After 30 minutes of waiting, over the driver’s protests, I crossed the busy road to the place where Constable Moyo was stopping other cars on made up pretenses and, after intense bargaining, offered him a crisp $20 bill (not $30) on condition that he hand back the licence.
Our roadblock was but one of perhaps 50 to 60 or so that spring up daily around Harare, the once beautiful but now decaying capital of Zimbabwe. Each one provides an opportunity for already well-paid policemen to shakedown motorists, many of whom now use a mobile phone app to locate and avoid the latest blockades. Still, the motoring hassles and extortion with impunity continues unabated. Police inspectors-general may promise to contain the Constable Moyo’s of Zimbabwe, but in fact they receive proceeds from the system of extortion which, along with all manner of other bribe-collecting schemes (to obtain birth certificates, marriage licences, permits to import furniture, etc.) that plague the citizens of Zimbabwe.
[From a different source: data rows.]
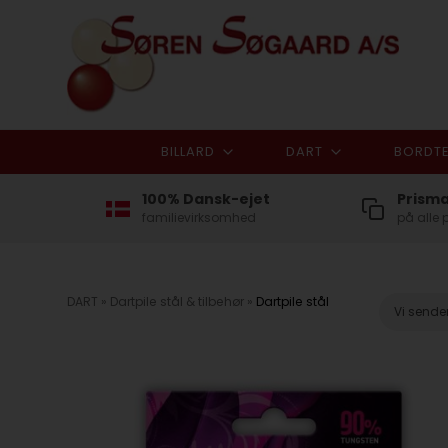
BILLARD
DART
BORDTE
100% Dansk-ejet
Prism
familievirksomhed
på alle 
DART
»
Dartpile stål & tilbehør
»
Dartpile stål
Vi sende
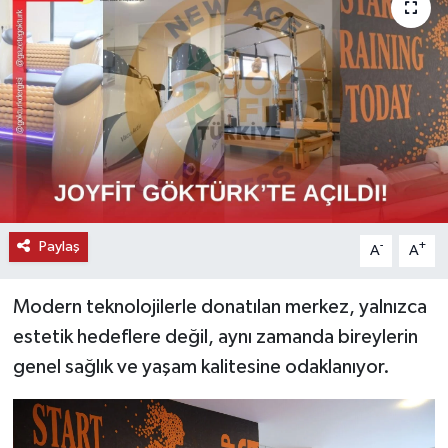
KEMERBURGAZ
KÜLTÜR - SANAT
MAGAZİN
ÖZEL HABER
SAĞLIK
Paylaş
-
+
A
A
SPOR
Modern teknolojilerle donatılan merkez, yalnızca
estetik hedeflere değil, aynı zamanda bireylerin
TEKNOLOJİ
genel sağlık ve yaşam kalitesine odaklanıyor.
TİCARET
YAŞAM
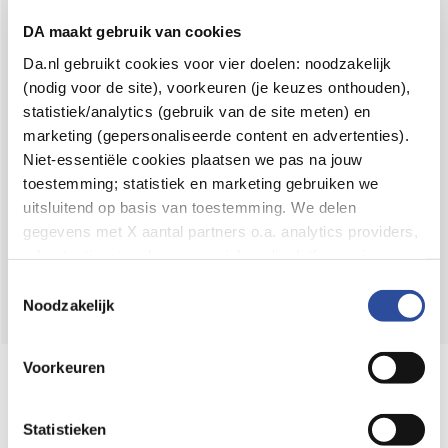
Voor 21u besteld,
binnen 2 dagen in huis
*
DA maakt gebruik van cookies
8.6 uit
4.106 reviews
Da.nl gebruikt cookies voor vier doelen: noodzakelijk
(nodig voor de site), voorkeuren (je keuzes onthouden),
Over DA
statistiek/analytics (gebruik van de site meten) en
Klantenservice
marketing (gepersonaliseerde content en advertenties).
Niet-essentiële cookies plaatsen we pas na jouw
Assortiment
toestemming; statistiek en marketing gebruiken we
uitsluitend op basis van toestemming. We delen
DA
Volg
op:
gegevens met X aantal partners o.a. analytics providers,
advertentienetwerken en social mediaplatforms; in onze
Cookie-verklaring
vind je de volledige lijst van partijen
Toestemmingsselectie
en de bewaartermijnen per categorie. Je kunt je keuze op
Noodzakelijk
elk moment wijzigen of intrekken via
Cookie-
instellingen
. Meer informatie over onze
Voorkeuren
Online aanbieder medicijnen
gegevensverwerking staat in de
Privacyverklaring
.
⁠Controleer welke medicijnen onze
webshop mag verkopen.
Statistieken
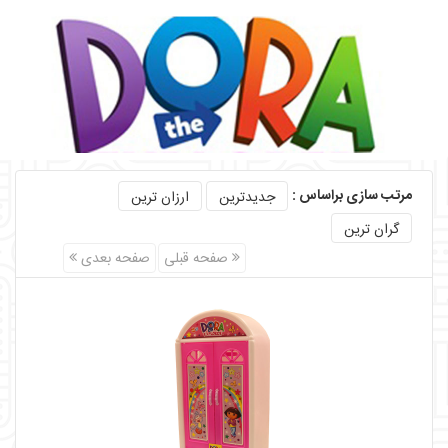
مرتب سازی براساس :
جدیدترین
ارزان ترین
گران ترین
صفحه قبلی
صفحه بعدی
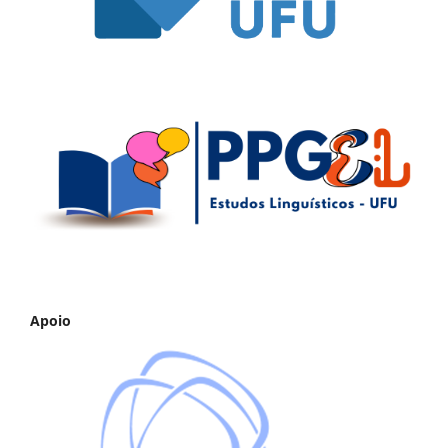
Apoio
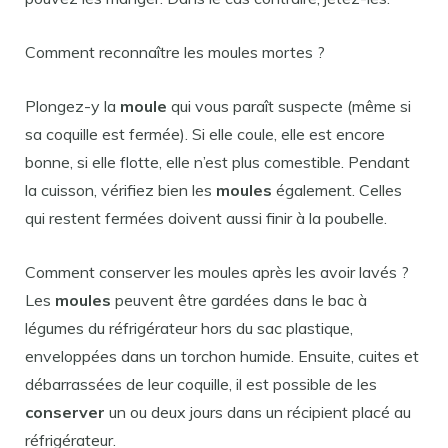
Comment reconnaître les moules mortes ?
Plongez-y la
moule
qui vous paraît suspecte (même si
sa coquille est fermée). Si elle coule, elle est encore
bonne, si elle flotte, elle n’est plus comestible. Pendant
la cuisson, vérifiez bien les
moules
également. Celles
qui restent fermées doivent aussi finir à la poubelle.
Comment conserver les moules après les avoir lavés ?
Les
moules
peuvent être gardées dans le bac à
légumes du réfrigérateur hors du sac plastique,
enveloppées dans un torchon humide. Ensuite, cuites et
débarrassées de leur coquille, il est possible de les
conserver
un ou deux jours dans un récipient placé au
réfrigérateur.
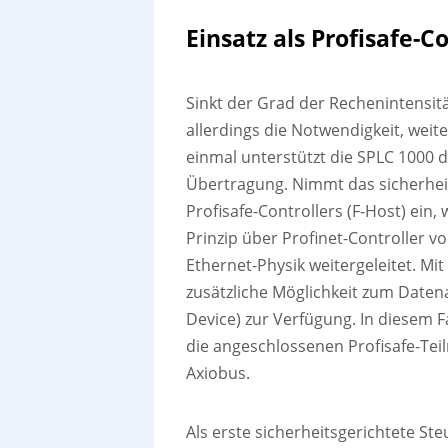
Einsatz als Profisafe-C
Sinkt der Grad der Rechenintensitä
allerdings die Notwendigkeit, we
einmal unterstützt die SPLC 1000 
Übertragung. Nimmt das sicherhei
Profisafe-Controllers (F-Host) ein
Prinzip über Profinet-Controller 
Ethernet-Physik weitergeleitet. M
zusätzliche Möglichkeit zum Daten
Device) zur Verfügung. In diesem F
die angeschlossenen Profisafe-Te
Axiobus.
Als erste sicherheitsgerichtete St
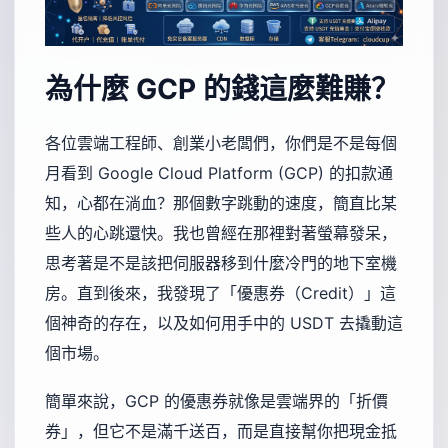
為什麼 GCP 的錢這麼難賺？
各位雲端工程師、創業小老闆們，你們是不是每個
月看到 Google Cloud Platform (GCP) 的扣款通
知，心都在淌血？那個數字跳動的速度，簡直比某
些人的心跳還快。我也曾經在那裡對著螢幕發呆，
思考著是不是該把伺服器移到什麼冷門的地下室機
房。直到後來，我發現了「優惠券（Credit）」這
個神奇的存在，以及如何用手中的 USDT 去撬動這
個市場。
簡單來說，GCP 的優惠券就像是雲端界的「折價
券」，但它不是滿千送百，而是直接幫你把現金抵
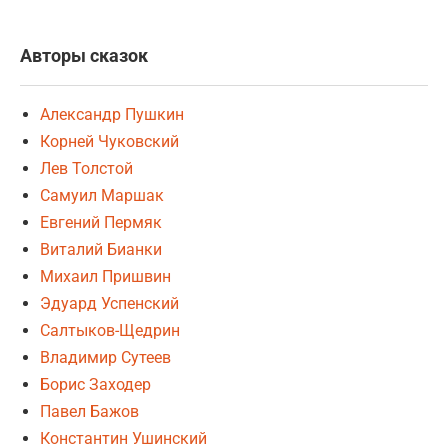
Авторы сказок
Александр Пушкин
Корней Чуковский
Лев Толстой
Самуил Маршак
Евгений Пермяк
Виталий Бианки
Михаил Пришвин
Эдуард Успенский
Салтыков-Щедрин
Владимир Сутеев
Борис Заходер
Павел Бажов
Константин Ушинский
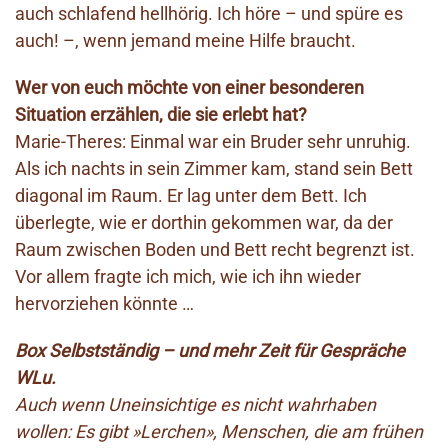
auch schlafend hellhörig. Ich höre – und spüre es
auch! –, wenn jemand meine Hilfe braucht.
Wer von euch möchte von einer besonderen
Situation erzählen, die sie erlebt hat?
Marie-Theres: Einmal war ein Bruder sehr unruhig.
Als ich nachts in sein Zimmer kam, stand sein Bett
diagonal im Raum. Er lag unter dem Bett. Ich
überlegte, wie er dorthin gekommen war, da der
Raum zwischen Boden und Bett recht begrenzt ist.
Vor allem fragte ich mich, wie ich ihn wieder
hervorziehen könnte …
Box Selbstständig – und mehr Zeit für Gespräche
WLu.
Auch wenn Uneinsichtige es nicht wahrhaben
wollen: Es gibt »Lerchen», Menschen, die am frühen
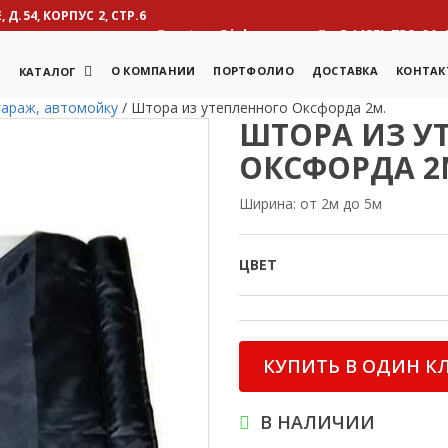
Д.54, КОРПУС 2, СТР.6
otcm@inbox.ru
8 (495) 739-01-
Я
О КОМПАНИИ
ПОРТФОЛИО
ДОСТАВКА
КОНТАК
КАТАЛОГ
гараж, автомойку
/
Штора из утепленного Оксфорда 2м.
ШТОРА ИЗ У
ОКСФОРДА 2
Ширина: от 2м до 5м
ЦВЕТ
КУПИТЬ В ОДИН К
В НАЛИЧИИ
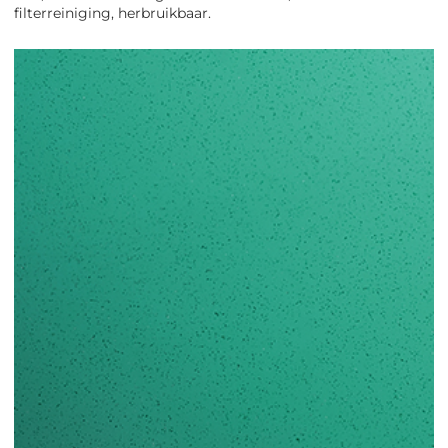
filterreiniging, herbruikbaar.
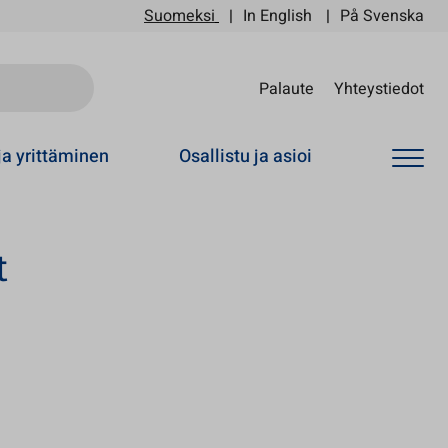
Suomeksi
In English
På Svenska
Sii
Palaute
Yhteystiedot
ja yrittäminen
Osallistu ja asioi
t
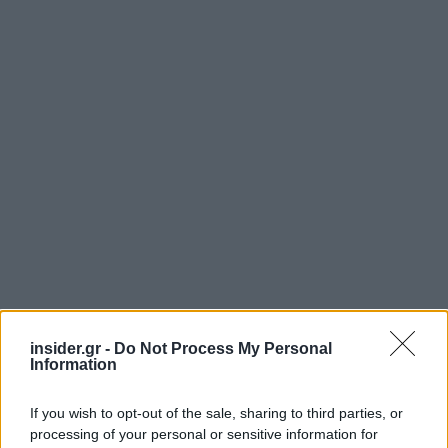
insider.gr -
Do Not Process My Personal
Information
If you wish to opt-out of the sale, sharing to third parties, or
processing of your personal or sensitive information for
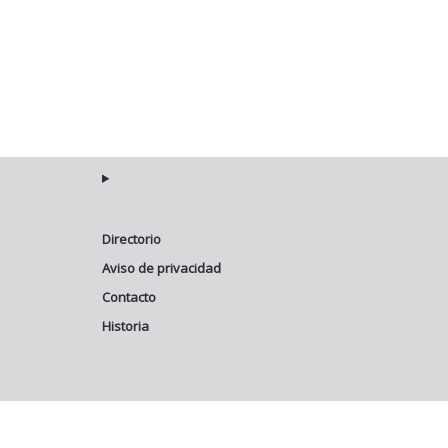
Directorio
Aviso de privacidad
Contacto
Historia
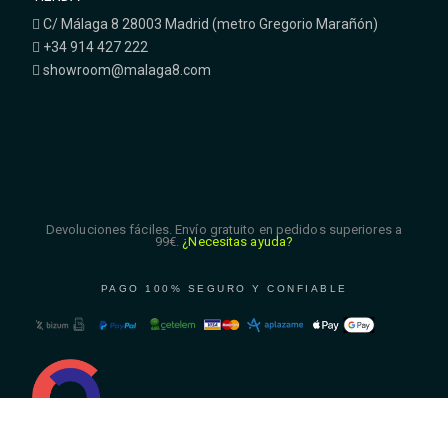
C/ Málaga 8 28003 Madrid (metro Gregorio Marañón)
+34 914 427 222
showroom@malaga8.com
Devoluciones fáciles. Envío gratuito en pedidos superiores a
99€.
¿Necesitas ayuda?
PAGO 100% SEGURO Y CONFIABLE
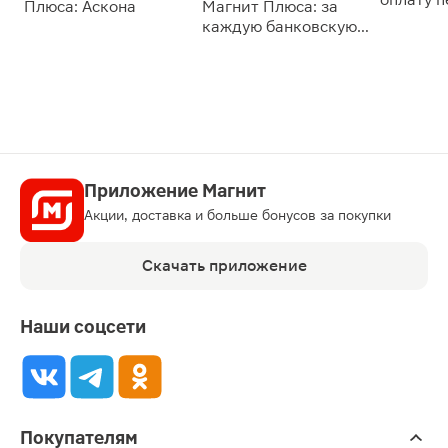
Плюса: Аскона
Магнит Плюса: за
сессии: 
каждую банковскую
карту
Приложение Магнит
Акции, доставка и больше бонусов за покупки
Скачать приложение
Наши соцсети
Покупателям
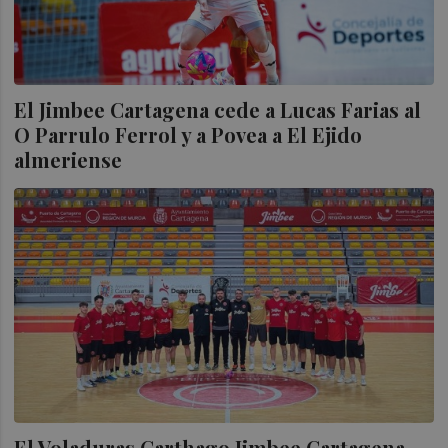
El Jimbee Cartagena cede a Lucas Farias al
O Parrulo Ferrol y a Povea a El Ejido
almeriense
El Voladuras Carthago Jimbee Cartagena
Since corruption always begins at the top, not from the bottom, and since we know that venal or grand corruption has ripped over Zimbabwe with tsunami force since about 1995, Constable Moyo, scamming for bribes as he does, reflects much that is pernicious about Zimbabwe. His actions also betray, at the personal level, the destruction that autocratic President Robert Mugabe, now 93, has wreaked on Zimbabwe since 1980.
Under Mr. Mugabe, who threatens to run again for President in 2018 despite his age and evident frailty, Zimbabwe has slipped backward to become among the poorest African countries. Corruption is at the core of the country’s rot – every position, every transaction, is imbued with it. No road is built, no political or official appointment made, without opportunity to profit.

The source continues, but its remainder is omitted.